A dearth of viable textbooks plagues undergraduate courses in philosophy of science. Even the main contenders are not without fault. Nagel's Structure of Science is a bit heady for undergraduates, Pap's untimely death kept his Introduction from perfection, and Wartofsky gives far too much of too many good things for such a course. Smart takes a step in the right direction. His hook is a sophisticated piece of analytical philosophy which is surprisingly accessible to a general reader. And even though it treats current and serious scientific issues, it is not abstruse.

Smart strikes a nice balance between the teaching and the doing of philosophy, two activities which are best kept together. For example, after a sympathetic presentation of philosophical views on the nature of physical theory, he turns to the current problem of what noticeable effect our philosophical views can have on current developments in quantum theory. Smart takes his philosophical position without befogging his presentation of the issues and responses to them. He leads the student right into the midst of controversial topics currently appearing in the journals; for example, the vindication of induction, and the nature of explanation. Of course, this is not without its disadvantages; because the very issues which now make a book relevant will in time brand it as passé. But, supposedly eternal life is not one of the requirements of a good textbook.

The main topics in the book-explanation, induction, laws, and theories-are smoothly united by Smart's pervasive arguments for realism; that is, by his claim that a scientific theory can actually he true, that it is not just a useful fiction, but that it says something about the world.
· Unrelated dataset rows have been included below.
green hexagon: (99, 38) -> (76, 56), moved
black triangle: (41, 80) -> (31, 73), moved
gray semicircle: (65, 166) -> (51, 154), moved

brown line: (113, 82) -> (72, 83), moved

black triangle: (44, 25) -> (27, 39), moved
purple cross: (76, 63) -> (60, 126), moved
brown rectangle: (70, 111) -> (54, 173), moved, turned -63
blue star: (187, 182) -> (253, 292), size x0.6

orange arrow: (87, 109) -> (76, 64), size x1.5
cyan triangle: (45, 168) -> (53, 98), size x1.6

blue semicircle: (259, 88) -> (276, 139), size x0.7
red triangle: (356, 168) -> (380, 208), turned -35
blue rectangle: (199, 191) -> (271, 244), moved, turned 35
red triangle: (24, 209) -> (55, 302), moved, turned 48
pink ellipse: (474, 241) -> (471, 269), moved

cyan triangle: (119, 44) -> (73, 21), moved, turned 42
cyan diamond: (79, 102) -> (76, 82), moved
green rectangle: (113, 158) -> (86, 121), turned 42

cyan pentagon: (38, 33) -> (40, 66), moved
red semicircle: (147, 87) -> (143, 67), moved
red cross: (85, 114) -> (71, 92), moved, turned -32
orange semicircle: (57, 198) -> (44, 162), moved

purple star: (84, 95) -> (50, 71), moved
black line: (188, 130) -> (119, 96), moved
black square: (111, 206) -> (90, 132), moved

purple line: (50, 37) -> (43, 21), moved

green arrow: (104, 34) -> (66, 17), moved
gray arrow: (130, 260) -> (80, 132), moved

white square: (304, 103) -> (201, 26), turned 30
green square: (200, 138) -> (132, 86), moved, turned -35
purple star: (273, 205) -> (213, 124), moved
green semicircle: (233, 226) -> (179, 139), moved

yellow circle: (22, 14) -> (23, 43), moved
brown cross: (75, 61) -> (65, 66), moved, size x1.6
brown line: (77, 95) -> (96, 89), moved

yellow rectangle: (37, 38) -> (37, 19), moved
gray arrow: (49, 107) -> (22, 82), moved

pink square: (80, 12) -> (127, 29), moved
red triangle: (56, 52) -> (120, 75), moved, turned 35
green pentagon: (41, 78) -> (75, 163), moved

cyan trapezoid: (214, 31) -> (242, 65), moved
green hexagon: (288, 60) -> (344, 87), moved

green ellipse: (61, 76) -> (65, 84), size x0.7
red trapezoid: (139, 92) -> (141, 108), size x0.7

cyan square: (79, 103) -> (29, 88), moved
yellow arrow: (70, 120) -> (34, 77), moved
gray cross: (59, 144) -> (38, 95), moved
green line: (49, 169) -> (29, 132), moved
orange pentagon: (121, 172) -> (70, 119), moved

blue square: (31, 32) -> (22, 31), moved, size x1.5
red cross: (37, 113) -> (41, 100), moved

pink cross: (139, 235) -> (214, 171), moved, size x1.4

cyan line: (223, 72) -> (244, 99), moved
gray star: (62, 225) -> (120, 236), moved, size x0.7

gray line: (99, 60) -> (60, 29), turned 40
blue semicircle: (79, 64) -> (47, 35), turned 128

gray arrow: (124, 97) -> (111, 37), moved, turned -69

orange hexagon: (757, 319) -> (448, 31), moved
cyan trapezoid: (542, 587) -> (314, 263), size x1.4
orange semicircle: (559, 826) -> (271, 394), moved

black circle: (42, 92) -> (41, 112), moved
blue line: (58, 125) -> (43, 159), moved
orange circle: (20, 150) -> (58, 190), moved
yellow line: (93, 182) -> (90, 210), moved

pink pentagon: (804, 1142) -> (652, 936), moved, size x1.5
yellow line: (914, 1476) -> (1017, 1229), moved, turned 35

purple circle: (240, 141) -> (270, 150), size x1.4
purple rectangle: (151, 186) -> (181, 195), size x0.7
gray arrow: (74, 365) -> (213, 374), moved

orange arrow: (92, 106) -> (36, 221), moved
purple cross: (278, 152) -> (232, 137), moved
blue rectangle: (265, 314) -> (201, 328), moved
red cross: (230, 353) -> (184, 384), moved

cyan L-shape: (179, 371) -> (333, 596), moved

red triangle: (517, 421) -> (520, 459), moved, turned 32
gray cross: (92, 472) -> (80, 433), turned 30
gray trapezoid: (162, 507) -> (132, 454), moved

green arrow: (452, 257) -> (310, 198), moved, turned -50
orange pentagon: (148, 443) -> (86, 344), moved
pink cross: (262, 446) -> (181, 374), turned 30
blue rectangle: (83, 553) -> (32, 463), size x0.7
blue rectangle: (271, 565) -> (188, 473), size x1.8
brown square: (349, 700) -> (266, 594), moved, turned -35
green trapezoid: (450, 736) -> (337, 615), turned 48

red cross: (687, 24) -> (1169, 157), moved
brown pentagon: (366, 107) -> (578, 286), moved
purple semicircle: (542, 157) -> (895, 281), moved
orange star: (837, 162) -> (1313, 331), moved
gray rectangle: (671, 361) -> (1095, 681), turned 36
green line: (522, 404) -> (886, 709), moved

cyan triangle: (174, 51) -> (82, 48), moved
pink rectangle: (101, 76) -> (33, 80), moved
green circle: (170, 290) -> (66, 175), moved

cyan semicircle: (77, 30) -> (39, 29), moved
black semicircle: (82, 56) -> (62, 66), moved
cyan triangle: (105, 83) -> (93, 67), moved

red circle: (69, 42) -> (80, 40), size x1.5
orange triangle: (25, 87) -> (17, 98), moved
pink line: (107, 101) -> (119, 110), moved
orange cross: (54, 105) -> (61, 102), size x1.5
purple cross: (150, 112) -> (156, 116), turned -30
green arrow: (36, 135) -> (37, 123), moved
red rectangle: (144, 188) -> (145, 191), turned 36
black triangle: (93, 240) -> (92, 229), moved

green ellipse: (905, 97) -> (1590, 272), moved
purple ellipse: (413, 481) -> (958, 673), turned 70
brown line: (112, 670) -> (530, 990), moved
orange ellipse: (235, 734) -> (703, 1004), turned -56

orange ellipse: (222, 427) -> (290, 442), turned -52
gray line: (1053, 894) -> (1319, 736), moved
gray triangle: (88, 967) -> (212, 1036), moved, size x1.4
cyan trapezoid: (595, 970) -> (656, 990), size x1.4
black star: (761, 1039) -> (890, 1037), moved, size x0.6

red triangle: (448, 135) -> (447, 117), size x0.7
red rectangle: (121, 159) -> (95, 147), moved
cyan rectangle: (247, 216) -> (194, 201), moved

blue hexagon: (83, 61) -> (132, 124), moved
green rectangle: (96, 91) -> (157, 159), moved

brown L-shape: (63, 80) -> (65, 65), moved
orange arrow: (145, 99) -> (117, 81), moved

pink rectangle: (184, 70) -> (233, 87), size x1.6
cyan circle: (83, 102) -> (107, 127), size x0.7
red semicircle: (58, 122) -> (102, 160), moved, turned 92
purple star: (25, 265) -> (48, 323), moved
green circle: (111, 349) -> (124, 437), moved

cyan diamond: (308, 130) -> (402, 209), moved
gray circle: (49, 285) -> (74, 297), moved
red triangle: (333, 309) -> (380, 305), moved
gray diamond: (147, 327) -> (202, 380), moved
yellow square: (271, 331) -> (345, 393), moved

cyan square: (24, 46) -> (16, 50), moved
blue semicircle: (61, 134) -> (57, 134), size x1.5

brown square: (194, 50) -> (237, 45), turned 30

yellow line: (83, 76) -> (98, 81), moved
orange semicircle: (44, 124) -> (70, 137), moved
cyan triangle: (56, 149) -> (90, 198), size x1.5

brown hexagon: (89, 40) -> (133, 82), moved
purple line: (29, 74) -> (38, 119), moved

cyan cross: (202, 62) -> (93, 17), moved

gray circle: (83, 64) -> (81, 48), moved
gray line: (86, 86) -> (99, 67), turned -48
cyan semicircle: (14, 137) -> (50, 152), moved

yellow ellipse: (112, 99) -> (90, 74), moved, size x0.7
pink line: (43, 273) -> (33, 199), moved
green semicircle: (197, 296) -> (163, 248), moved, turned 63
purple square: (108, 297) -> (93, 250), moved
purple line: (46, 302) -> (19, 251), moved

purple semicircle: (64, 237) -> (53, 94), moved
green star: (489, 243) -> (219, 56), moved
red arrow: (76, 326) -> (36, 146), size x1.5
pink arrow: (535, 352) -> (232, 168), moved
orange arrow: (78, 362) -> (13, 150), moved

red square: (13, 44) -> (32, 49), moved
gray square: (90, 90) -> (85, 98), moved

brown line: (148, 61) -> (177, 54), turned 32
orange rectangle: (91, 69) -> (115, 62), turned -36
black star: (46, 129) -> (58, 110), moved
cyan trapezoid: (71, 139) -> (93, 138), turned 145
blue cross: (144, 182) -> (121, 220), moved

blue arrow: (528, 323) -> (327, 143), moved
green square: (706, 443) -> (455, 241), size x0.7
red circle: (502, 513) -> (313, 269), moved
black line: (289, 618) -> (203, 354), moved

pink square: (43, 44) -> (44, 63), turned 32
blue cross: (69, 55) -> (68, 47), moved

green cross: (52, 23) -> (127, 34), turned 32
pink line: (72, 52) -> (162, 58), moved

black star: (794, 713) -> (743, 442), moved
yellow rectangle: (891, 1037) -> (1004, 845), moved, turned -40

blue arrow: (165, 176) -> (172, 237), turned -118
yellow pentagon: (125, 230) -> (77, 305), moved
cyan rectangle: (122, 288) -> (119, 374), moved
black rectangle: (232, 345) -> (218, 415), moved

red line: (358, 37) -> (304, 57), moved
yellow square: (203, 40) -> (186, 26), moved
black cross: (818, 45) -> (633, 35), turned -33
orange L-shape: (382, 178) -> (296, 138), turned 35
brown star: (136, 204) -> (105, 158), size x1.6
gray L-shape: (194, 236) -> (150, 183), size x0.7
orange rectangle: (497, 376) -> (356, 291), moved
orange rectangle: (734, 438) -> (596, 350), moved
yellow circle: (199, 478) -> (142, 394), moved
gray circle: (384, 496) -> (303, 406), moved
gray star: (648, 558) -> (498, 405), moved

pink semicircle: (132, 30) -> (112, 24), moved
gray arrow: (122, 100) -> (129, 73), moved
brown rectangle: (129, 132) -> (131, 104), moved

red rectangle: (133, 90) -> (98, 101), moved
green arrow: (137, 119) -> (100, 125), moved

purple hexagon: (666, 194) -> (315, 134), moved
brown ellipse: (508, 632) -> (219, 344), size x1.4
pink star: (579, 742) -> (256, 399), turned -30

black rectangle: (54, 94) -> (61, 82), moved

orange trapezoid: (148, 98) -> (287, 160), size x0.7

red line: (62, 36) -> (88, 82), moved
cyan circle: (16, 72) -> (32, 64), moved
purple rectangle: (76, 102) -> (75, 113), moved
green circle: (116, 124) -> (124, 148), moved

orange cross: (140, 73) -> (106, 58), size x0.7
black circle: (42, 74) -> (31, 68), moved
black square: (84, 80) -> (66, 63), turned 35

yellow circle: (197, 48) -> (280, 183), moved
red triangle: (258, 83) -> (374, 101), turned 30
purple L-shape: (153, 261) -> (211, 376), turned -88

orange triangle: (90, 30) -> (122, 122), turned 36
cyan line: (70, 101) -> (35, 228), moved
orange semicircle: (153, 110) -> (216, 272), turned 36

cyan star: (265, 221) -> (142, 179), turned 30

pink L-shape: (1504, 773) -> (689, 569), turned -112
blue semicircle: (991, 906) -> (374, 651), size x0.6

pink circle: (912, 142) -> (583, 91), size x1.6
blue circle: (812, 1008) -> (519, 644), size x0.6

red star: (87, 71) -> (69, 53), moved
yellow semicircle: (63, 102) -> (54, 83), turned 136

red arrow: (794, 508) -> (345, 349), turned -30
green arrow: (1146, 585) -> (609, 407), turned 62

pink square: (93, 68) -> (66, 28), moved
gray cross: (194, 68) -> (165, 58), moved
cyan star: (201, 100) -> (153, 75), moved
As is bound to happen, he fails to establish realism once and for all. He cannot make a strong enough ease for the existence of the theoryneutral brute facts with which really true theories accord. All he can establish is that science progresses nicely if we treat theories as if they were pictures of reality. With that contention, even the most adamant instrumentalist would agree. Still, against our current vogue for instrumentalism, Smart's defense of realism is well-taken, at least as a worthwhile pedagogical gambit.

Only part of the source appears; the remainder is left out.